It’s possible neither your D&O insurance nor your cybersecurity coverage will provide protection if shareholders, armed with insight from your company’s disclosures under the Securities and Exchange Commission’s new cyber rule, sue after a breach, insurance specialists say.
The plaintiffs’ bar sees the SEC’s cybersecurity disclosure rule, published earlier this month, as a roadmap for shareholder lawsuits against company leadership if there’s a security incident, the specialists say.
In its two headline features, the rule requires disclosure of a breach four days after the company decides it was material and periodic disclosures on what the company is doing to stay secure.
In this new environment, in addition to wrestling with the aftermath of a breach, the company’s leadership will now have to contend with the increased likelihood of shareholders filing a duty of care claim if the company’s posture doesn’t match up with what it disclosed to the SEC.
“The plaintiff bar is drooling,” Kelly Geary of EPIC Insurance Brokers & Consultants, told Bloomberg Law. “They’re like, ‘when does this go into effect?’”
“Any time you have more disclosure you’ll have plaintiffs scrubbing, looking for more claims,” Noelle Reed of Skadden, Arps, Slate, Meagher & Flom said in a Professional Liability Underwriting Society conference shortly after the SEC rule was proposed, Insurance Journal reported.
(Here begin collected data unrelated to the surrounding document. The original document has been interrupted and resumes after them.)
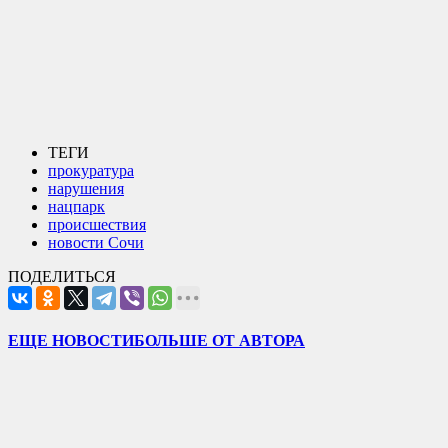
ТЕГИ
прокуратура
нарушения
нацпарк
происшествия
новости Сочи
ПОДЕЛИТЬСЯ
ЕЩЕ НОВОСТИ
БОЛЬШЕ ОТ АВТОРА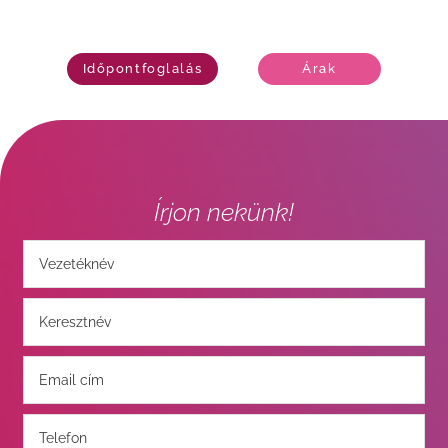
Időpontfoglalás
Árak
Írjon nekünk!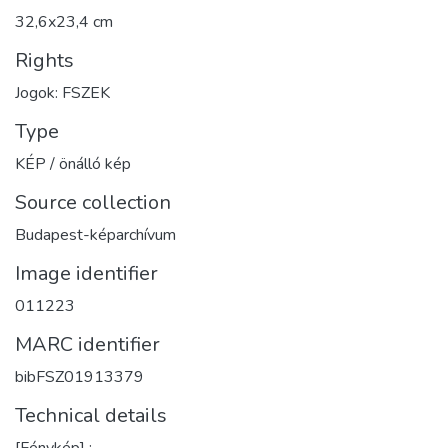
32,6x23,4 cm
Rights
Jogok: FSZEK
Type
KÉP / önálló kép
Source collection
Budapest-képarchívum
Image identifier
011223
MARC identifier
bibFSZ01913379
Technical details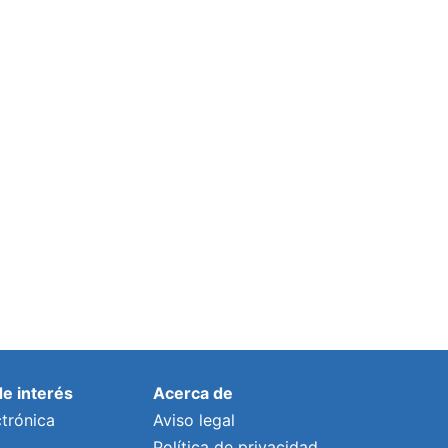
El taekwondo granadillero triunfa en el
Open Internacional Ciudad de Ribeira
2022 con nueve medallas
Por
prensa
11 octubre, 2022
de interés
Acerca de
trónica
Aviso legal
Política de privacidad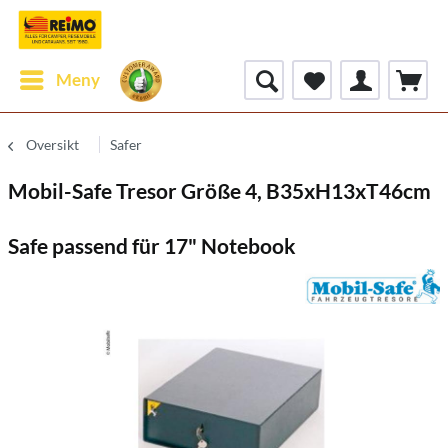
Meny
Oversikt
Safer
Mobil-Safe Tresor Größe 4, B35xH13xT46cm
Safe passend für 17" Notebook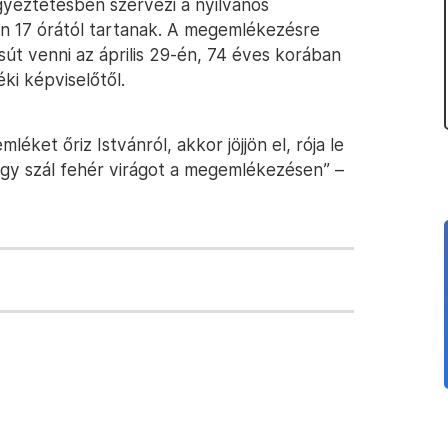
gyeztetésben szervezi a nyilvános
ön 17 órától tartanak. A megemlékezésre
út venni az április 29-én, 74 éves korában
i képviselőtől.
éket őriz Istvánról, akkor jöjjön el, rója le
 egy szál fehér virágot a megemlékezésen” –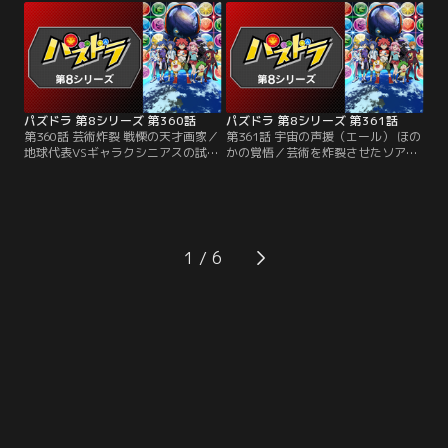
ジーナは、宇宙船トクザワのエンジ
諭吉は少しずつ追い詰められてい
ンの設計者でもあった。バトルが始
く。まるでバトルの流れを掌握する
まると、ネジーナはいきなりスキル
ようなネジーナのパズドラ。苦しい
選択に悩み始める。マイペースな態
試合の中で、諭吉の考える勝利の可
度に困惑する諭吉だが……。
能性とは！？
パズドラ 第8シリーズ 第360話
パズドラ 第8シリーズ 第361話
第360話 芸術炸裂 戦慄の天才画家／
第361話 宇宙の声援（エール） ほの
地球代表VSギャラクシニアスの試合
かの覚悟／芸術を炸裂させたソアラ
はとうとう最終第5戦を迎え、姫野
にゲージを削られるほのか。そんな
ほのかと天才画家・ソアラが激突す
ほのかのもとに、宇宙で出会ったフ
る。大一番の舞台に気合充分のほの
ァンたちが駆けつける。声援を受け
かに対し、ソアラは物静かで内気な
たアイドルほのかのテンションは最
様子。ほのかは序盤でリードして勢
高潮に。それを見たソアラは、かつ
いに乗ろうとするが、試合の最中ソ
て画家としての自分にもファンがい
1
アラにとんでもない変化が訪れる！
たことを思うのだった。会場全体を
巻き込む二人のバトルの結末は！？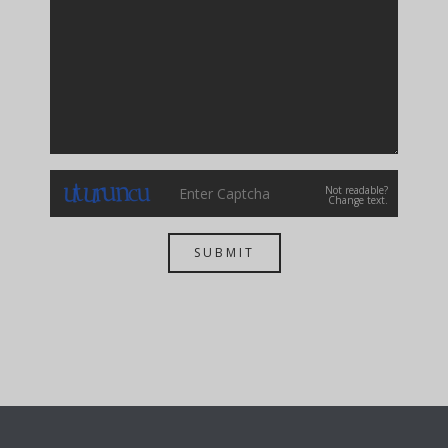
Not readable?
Change text.
SUBMIT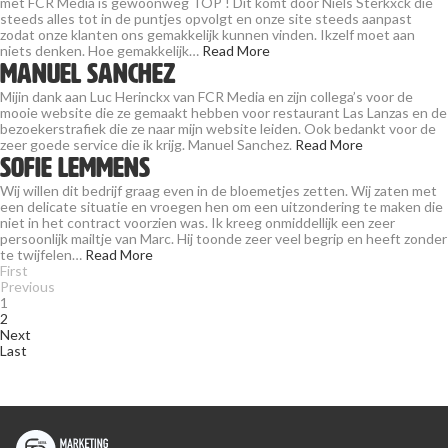
met FCR Media is gewoonweg TOP ! Dit komt door Niels Sterkxck die
steeds alles tot in de puntjes opvolgt en onze site steeds aanpast
zodat onze klanten ons gemakkelijk kunnen vinden. Ikzelf moet aan
niets denken. Hoe gemakkelijk…
Read More
Manuel Sanchez
Mijin dank aan Luc Herinckx van FCR Media en zijn collega’s voor de
mooie website die ze gemaakt hebben voor restaurant Las Lanzas en de
bezoekerstrafiek die ze naar mijn website leiden. Ook bedankt voor de
zeer goede service die ik krijg. Manuel Sanchez.
Read More
Sofie Lemmens
Wij willen dit bedrijf graag even in de bloemetjes zetten. Wij zaten met
een delicate situatie en vroegen hen om een uitzondering te maken die
niet in het contract voorzien was. Ik kreeg onmiddellijk een zeer
persoonlijk mailtje van Marc. Hij toonde zeer veel begrip en heeft zonder
te twijfelen…
Read More
First
Previous
1
2
Next
Last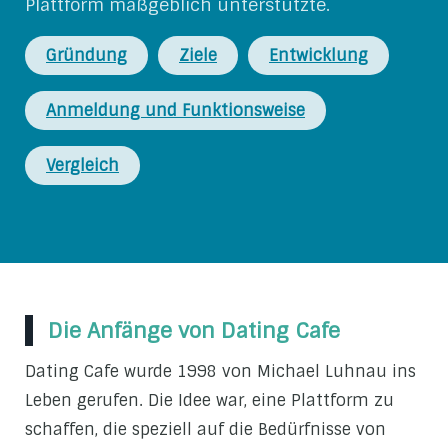
Plattform maßgeblich unterstützte.
Gründung
Ziele
Entwicklung
Anmeldung und Funktionsweise
Vergleich
Die Anfänge von Dating Cafe
Dating Cafe wurde 1998 von Michael Luhnau ins
Leben gerufen. Die Idee war, eine Plattform zu
schaffen, die speziell auf die Bedürfnisse von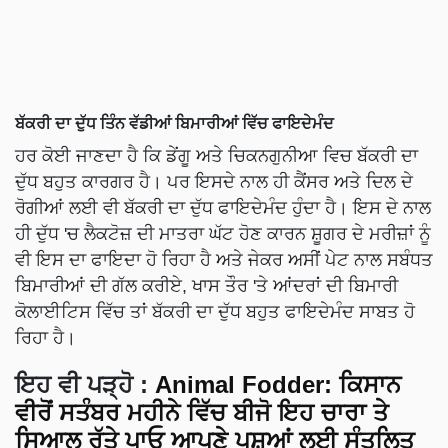
ਬੱਕਰੀ ਦਾ ਦੁੱਧ ਤਿੰਨ ਵੱਡੀਆਂ ਬਿਮਾਰੀਆਂ ਵਿੱਚ ਫਾਇਦੇਮੰਦ
ਹਰ ਕੋਈ ਜਾਣਦਾ ਹੈ ਕਿ ਡੇਂਗੂ ਅਤੇ ਚਿਕਨਗੁਨੀਆ ਵਿਚ ਬੱਕਰੀ ਦਾ
ਦੁੱਧ ਬਹੁਤ ਕਾਰਗਰ ਹੈ। ਪਰ ਇਸਦੇ ਨਾਲ ਹੀ ਕੈਂਸਰ ਅਤੇ ਦਿਲ ਦੇ
ਰੋਗੀਆਂ ਲਈ ਵੀ ਬੱਕਰੀ ਦਾ ਦੁੱਧ ਫਾਇਦੇਮੰਦ ਹੁੰਦਾ ਹੈ। ਇਸ ਦੇ ਨਾਲ
ਹੀ ਦੁੱਧ 'ਚ ਲੈਕਟੋਜ਼ ਦੀ ਮਾਤਰਾ ਘੱਟ ਹੋਣ ਕਾਰਨ ਸ਼ੂਗਰ ਦੇ ਮਰੀਜ਼ਾਂ ਨੂੰ
ਵੀ ਇਸ ਦਾ ਫਾਇਦਾ ਹੋ ਰਿਹਾ ਹੈ ਅਤੇ ਜੇਕਰ ਅਸੀਂ ਪੇਟ ਨਾਲ ਸਬੰਧਤ
ਬਿਮਾਰੀਆਂ ਦੀ ਗੱਲ ਕਰੀਏ, ਖਾਸ ਤੌਰ 'ਤੇ ਆਂਦਰਾਂ ਦੀ ਬਿਮਾਰੀ
ਕੋਲਾਈਟਿਸ ਵਿੱਚ ਤਾਂ ਬੱਕਰੀ ਦਾ ਦੁੱਧ ਬਹੁਤ ਫਾਇਦੇਮੰਦ ਸਾਬਤ ਹੋ
ਰਿਹਾ ਹੈ।
ਇਹ ਵੀ ਪੜ੍ਹੋ :
Animal Fodder: ਕਿਸਾਨ
ਵੀਰੋਂ ਸਤੰਬਰ ਮਹੀਨੇ ਵਿੱਚ ਬੀਜੋ ਇਹ ਚਾਰਾ ਤੇ
ਸਿਆਲ ਰੁੱਤੇ ਪਾਓ ਆਪਣੇ ਪਸ਼ੂਆਂ ਲਈ ਸੰਤੁਲਿਤ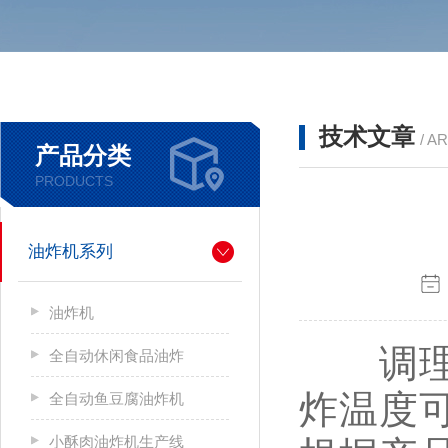
技术文章
/ A
产品分类
PRODUCTS
油炸机系列
油炸机
调理品
全自动休闲食品油炸
炸温度
全自动鱼豆腐油炸机
小酥肉油炸机生产线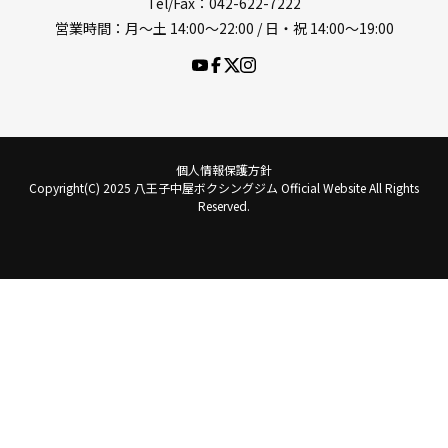
Tel/Fax：042-622-7222
営業時間：月〜土 14:00〜22:00 / 日・祝 14:00〜19:00
個人情報保護方針
Copyright(C) 2025 八王子中屋ボクシングジム Official Website All Rights
Reserved.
It will vary by policy if the company’s cybersecurity coverage or its D&O insurance, which covers directors and officers for errors and omissions, will provide protection if SEC disclosures are used as grounds for a claim. But the SEC’s rule is likely to make insurance carriers take a new look at what they will and won’t cover.
“Public companies may soon find themselves in the ‘worst of both worlds,’ where neither cyber nor D&O policies pay for legal bills over SEC investigations and investor lawsuits,” Steven Weisman of McCarter & English said in the Bloomberg Law report.
Many companies can expect to find their D&O policies have exclusions for cyber-related incidents and at the same time their cyber policies have D&O-related exclusions, Arturo Perez-Reyes, senior vice president and cyber strategist at Newfront Insurance, said in a Business Insurance report.
“There’s been a hole that’s opening up between cyber and D&O policies, and this will widen the gap,” he said.
At the same time, many cyber policies already exclude violations related to securities laws, so a policy that would cover a breach might not provide coverage if shareholders sue on the basis of the SEC disclosure.
“Some policies contain exclusions relating to the violations of various securities laws,” a WTW analysis says.
That makes the SEC rule especially an issue for companies, Weisman said.
“Some cyber policies cover fines and penalties from the FCC, the FTC, and state regulatory agencies, but not the SEC,” he said.
In this new environment, general counsel will want to look carefully at their company’s policies when they come up for renewal, because insurers are likely going to add exclusions if they don’t already have them or hike premiums to cover a case in which shareholders use the SEC disclosures to go after company leadership.
“It may be necessary to amend such exclusion so as not to apply to this regulation,” the WTW analysis says.
“There may be an incentive for D&O insurers to not want to insure that risk or to only insure that risk for additional premiums, so we might start to see more cyber exclusions,” David Cummings of Reed Smith said in the Bloomberg report.
Companies have already seen a 100% increase in cyber insurance premiums since just 2019, according to Upguard.
“The costs of premiums have shot up,” the company reports, “rising almost 100% between 2019 and 2022, largely due to the increasing threat from ransomware.”